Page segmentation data
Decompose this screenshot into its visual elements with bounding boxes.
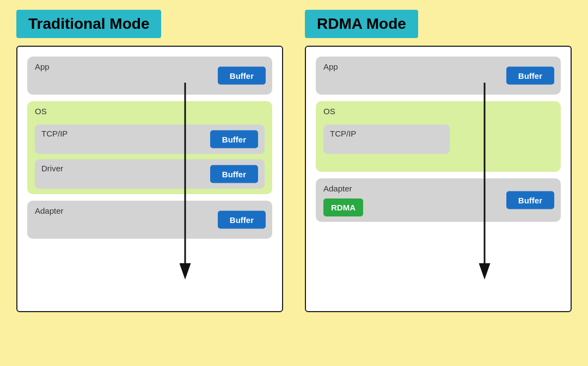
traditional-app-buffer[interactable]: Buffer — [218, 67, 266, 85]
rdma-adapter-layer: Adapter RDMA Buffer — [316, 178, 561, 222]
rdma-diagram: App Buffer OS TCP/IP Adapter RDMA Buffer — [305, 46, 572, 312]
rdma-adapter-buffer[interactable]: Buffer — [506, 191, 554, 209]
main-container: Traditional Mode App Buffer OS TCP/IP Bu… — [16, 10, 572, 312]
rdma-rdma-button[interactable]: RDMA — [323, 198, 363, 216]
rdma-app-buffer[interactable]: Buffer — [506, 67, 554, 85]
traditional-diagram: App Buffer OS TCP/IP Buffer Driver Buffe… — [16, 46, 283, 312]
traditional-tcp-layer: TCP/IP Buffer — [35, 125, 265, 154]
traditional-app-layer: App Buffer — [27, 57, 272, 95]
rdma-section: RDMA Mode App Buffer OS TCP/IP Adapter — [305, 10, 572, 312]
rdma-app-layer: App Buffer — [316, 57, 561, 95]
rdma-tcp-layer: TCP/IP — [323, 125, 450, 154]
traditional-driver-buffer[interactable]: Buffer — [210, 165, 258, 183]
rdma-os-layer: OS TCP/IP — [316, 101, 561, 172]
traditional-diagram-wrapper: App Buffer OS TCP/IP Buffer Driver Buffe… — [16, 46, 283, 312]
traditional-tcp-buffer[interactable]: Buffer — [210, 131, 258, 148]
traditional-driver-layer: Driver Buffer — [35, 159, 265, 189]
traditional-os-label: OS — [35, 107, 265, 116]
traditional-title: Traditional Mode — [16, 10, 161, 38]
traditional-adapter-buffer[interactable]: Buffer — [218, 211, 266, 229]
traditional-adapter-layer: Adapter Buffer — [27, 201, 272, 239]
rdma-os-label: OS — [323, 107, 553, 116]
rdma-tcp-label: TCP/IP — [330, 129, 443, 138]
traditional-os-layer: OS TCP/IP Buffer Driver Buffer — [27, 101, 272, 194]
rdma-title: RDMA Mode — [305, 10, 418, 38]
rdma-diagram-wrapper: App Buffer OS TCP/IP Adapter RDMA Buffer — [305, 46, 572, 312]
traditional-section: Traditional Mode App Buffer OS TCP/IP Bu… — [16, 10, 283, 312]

--

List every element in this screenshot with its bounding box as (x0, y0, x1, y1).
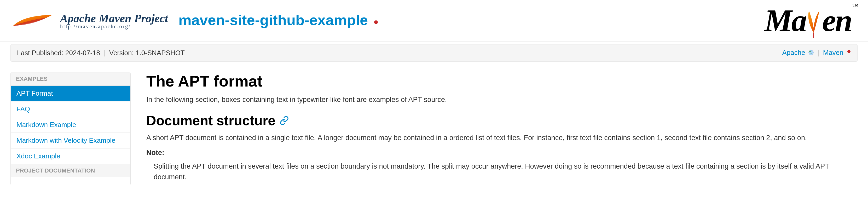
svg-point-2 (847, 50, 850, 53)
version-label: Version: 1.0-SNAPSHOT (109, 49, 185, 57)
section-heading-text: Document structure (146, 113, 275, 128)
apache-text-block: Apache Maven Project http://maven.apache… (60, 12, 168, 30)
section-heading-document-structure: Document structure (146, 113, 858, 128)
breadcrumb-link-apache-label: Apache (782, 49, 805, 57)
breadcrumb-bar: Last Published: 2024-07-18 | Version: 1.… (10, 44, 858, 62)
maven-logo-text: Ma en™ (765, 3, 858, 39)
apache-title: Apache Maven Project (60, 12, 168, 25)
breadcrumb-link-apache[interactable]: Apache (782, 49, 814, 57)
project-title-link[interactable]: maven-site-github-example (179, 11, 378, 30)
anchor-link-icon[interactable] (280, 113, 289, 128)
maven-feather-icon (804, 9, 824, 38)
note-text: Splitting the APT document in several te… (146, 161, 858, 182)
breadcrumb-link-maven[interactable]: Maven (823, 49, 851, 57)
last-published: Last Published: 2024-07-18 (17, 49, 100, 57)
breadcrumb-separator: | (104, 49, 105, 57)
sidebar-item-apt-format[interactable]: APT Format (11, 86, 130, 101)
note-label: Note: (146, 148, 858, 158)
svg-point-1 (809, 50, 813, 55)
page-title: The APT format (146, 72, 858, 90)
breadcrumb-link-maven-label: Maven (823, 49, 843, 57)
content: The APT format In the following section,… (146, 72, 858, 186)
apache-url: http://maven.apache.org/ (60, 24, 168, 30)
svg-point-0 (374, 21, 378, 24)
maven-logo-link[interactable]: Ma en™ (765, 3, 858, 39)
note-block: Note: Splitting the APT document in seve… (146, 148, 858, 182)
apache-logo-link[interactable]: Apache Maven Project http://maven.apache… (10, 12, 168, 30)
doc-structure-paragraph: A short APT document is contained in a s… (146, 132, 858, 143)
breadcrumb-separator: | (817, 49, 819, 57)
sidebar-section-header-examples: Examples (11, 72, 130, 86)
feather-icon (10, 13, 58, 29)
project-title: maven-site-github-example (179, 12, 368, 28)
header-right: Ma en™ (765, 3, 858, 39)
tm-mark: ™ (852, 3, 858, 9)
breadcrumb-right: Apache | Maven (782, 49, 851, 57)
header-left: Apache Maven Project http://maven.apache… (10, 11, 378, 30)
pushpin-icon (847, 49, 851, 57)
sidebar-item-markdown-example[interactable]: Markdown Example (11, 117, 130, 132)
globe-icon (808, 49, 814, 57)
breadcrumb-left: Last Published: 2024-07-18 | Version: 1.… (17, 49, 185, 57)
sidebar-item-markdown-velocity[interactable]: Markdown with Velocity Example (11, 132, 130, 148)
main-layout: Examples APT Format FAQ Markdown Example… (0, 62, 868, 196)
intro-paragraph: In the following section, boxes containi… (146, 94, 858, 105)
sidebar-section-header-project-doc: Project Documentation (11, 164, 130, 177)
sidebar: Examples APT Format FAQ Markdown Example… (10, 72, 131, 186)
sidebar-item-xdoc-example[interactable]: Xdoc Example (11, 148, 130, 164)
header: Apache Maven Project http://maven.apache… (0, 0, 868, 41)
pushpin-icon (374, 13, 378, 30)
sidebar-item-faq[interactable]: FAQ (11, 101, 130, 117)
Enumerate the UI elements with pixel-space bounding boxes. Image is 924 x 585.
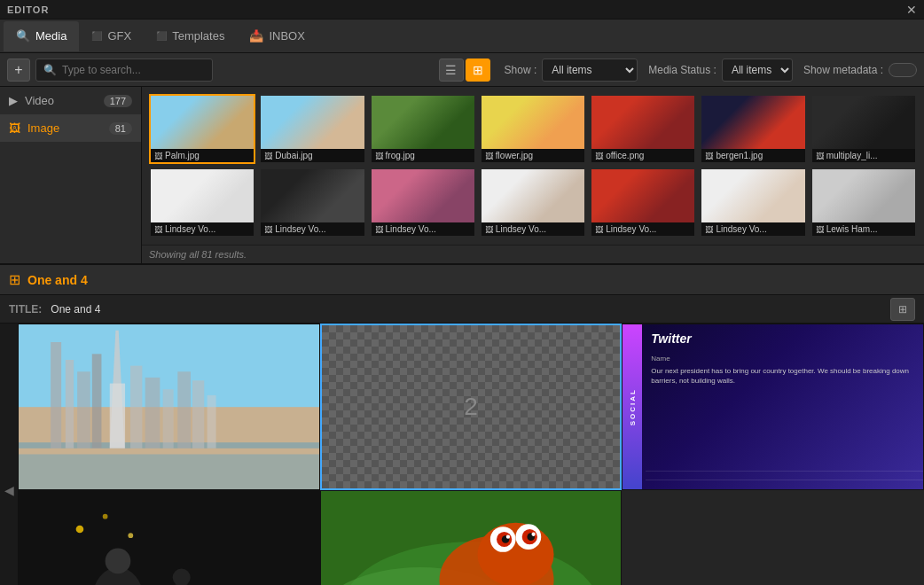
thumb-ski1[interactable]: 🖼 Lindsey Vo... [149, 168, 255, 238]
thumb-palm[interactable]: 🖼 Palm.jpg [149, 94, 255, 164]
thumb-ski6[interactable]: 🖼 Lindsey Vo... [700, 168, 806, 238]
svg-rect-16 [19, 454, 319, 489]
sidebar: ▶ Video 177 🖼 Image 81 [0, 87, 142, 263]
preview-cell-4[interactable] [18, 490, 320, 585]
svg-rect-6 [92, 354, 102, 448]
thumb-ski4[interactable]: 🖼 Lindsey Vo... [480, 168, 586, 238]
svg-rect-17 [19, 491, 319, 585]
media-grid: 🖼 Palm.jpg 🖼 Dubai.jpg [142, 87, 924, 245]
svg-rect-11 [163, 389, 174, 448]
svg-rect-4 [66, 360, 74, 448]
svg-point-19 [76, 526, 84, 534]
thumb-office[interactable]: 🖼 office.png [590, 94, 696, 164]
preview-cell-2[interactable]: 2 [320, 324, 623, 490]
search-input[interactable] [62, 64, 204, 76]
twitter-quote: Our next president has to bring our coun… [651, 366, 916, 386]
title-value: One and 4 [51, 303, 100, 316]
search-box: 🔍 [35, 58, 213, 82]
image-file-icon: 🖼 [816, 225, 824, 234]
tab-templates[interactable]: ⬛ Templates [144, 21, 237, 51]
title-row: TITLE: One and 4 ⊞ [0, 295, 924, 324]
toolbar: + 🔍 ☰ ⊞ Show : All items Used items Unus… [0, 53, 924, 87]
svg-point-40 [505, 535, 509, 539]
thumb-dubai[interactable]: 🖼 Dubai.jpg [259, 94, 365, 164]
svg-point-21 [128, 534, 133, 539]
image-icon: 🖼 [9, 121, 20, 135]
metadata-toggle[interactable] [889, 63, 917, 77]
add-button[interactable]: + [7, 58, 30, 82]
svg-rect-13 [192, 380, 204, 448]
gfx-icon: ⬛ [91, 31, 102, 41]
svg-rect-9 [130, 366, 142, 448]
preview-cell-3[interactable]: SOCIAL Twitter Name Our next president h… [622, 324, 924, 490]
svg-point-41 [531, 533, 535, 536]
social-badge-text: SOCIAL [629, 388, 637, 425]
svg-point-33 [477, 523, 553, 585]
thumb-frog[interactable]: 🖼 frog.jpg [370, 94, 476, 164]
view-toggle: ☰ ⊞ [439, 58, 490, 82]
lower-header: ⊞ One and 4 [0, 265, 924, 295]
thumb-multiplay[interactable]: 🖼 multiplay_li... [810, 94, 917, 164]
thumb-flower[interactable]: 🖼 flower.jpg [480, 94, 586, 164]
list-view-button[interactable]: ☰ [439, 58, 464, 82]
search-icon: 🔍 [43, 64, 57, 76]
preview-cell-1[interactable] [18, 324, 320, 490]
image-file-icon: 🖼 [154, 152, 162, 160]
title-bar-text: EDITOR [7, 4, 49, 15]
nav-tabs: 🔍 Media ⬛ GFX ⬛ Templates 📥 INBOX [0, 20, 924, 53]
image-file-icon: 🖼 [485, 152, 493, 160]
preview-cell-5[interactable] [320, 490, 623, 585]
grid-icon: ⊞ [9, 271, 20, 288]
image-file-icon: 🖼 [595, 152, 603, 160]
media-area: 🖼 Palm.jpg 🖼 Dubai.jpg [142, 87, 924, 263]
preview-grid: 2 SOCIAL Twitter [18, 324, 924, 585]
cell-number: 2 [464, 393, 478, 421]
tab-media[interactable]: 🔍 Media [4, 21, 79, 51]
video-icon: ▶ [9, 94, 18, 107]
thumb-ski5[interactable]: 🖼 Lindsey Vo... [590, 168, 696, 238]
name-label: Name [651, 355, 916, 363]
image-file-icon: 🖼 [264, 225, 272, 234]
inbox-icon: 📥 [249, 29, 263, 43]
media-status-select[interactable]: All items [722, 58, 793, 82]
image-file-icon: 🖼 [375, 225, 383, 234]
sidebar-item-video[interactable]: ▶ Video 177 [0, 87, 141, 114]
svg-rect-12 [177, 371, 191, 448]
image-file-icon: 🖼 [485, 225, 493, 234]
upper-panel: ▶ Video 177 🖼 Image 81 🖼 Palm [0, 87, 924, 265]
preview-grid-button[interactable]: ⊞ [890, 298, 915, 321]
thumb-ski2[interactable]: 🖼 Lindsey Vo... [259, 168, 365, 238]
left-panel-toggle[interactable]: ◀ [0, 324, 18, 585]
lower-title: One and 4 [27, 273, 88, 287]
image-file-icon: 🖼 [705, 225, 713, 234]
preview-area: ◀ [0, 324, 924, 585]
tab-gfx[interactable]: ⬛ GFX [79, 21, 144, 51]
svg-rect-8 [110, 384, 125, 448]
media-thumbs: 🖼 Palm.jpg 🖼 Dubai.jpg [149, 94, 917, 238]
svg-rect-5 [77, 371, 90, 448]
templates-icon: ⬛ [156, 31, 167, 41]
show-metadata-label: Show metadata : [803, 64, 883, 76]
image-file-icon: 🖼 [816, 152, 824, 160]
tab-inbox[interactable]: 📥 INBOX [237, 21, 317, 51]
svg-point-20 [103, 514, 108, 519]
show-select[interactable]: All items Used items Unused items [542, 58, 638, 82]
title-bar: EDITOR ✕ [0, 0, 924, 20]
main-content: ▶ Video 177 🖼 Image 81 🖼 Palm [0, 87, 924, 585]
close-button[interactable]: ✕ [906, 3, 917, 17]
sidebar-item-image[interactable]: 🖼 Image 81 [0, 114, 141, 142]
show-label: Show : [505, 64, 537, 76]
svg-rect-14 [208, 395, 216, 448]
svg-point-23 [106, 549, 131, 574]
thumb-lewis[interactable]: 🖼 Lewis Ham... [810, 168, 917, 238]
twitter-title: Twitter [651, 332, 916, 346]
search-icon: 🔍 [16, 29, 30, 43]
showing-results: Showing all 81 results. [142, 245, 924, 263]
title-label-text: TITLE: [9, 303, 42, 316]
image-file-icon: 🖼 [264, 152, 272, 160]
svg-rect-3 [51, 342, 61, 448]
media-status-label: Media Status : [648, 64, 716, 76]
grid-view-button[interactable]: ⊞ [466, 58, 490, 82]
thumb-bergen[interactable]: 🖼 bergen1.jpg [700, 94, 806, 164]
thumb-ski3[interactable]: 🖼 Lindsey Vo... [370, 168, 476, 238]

## ACTIVITY
For the string "elements", show each line of the entries above where it occurs.

## ANSWER TO THE EXERCISE
Decompose this screenshot into its visual elements with bounding boxes.
Enumerate the UI elements with pixel-space bounding boxes. Image is 924 x 585.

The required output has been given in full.